Swiss-born Simon Leutenegger (Winterthur) is a very experienced glider pilot. He was a member of the Swiss national gliding team for a good 12 years (1983-1995) and took 3rd place at the 1984 European Championships. He also flew in five World Gliding Championships and won the Swiss Championships twice (1991 and 1994). He has also been able to win a number of international competitions. This includes the “Coupe du monde de vol à voile en montagne” in Vinon (France), which he has won six times. He also won the “Coppa Internazionale del Mediterraneo” in Rieti (Italy) twice. We can now expand this list a little… Here is his first hand report:
“After almost 5,000 flying hours, mostly in the standard class, and as a vehement advocate of the “planeur pur”, the idea of purely electric take-off autonomy eventually appealed to me.
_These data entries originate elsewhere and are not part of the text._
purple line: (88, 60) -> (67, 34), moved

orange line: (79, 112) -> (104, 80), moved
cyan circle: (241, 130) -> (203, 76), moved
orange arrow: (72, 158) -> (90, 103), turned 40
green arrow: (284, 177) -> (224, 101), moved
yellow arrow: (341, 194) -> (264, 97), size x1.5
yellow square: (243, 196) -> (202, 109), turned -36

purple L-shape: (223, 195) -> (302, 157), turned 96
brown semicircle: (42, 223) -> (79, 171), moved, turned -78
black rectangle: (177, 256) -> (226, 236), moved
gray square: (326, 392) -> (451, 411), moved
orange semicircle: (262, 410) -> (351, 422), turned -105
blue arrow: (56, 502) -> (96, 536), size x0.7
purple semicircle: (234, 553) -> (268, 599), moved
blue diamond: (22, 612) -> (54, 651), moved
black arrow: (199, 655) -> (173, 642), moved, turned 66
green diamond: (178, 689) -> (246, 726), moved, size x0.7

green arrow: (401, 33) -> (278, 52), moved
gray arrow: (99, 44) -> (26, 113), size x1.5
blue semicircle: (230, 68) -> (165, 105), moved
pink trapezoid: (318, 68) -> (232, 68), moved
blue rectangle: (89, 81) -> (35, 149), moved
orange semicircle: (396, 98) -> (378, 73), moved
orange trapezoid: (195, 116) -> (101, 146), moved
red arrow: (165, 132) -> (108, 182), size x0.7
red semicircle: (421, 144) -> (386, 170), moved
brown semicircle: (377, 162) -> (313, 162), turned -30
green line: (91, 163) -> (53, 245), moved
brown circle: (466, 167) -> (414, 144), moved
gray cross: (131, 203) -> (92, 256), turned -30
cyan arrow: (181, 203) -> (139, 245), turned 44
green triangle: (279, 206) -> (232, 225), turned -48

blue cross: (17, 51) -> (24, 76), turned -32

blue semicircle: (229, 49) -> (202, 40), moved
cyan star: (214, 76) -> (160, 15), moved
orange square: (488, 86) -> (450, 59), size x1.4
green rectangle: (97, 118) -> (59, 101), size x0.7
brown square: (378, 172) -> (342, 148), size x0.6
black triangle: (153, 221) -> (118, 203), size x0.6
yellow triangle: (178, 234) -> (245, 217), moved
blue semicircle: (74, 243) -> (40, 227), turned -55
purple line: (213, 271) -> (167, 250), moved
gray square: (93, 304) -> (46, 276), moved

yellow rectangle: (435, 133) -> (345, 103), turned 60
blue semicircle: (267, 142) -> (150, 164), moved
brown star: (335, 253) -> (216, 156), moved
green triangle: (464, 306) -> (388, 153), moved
Add to that the unique look of this beautiful airplane, which everyone said was so fantastic to fly, and I was happy to jump over my own shadow.
The first time I sat in one of these “machines” was on January 14, 2012, and it was in my own Antares. And you know how they are, these enthusiastic reports. All I can say is: It’s all true! Despite the 20m wingspan, the maneuverability is absolutely comparable with or better than the standard class, which I as a passionate mountain flyer and “costonaro” (Italian for slope soarer) naturally like enormously. Even with water ballast, a maximum take-off weight of 660 kg and a wing loading of a good 52, one can still follow the slope contours wonderfully. The control harmony is very balanced and extremely smooth. The thermalling characteristics are light on the feet, responsive and very thermally sensitive. The aircraft thus happily helps in the search for thermals.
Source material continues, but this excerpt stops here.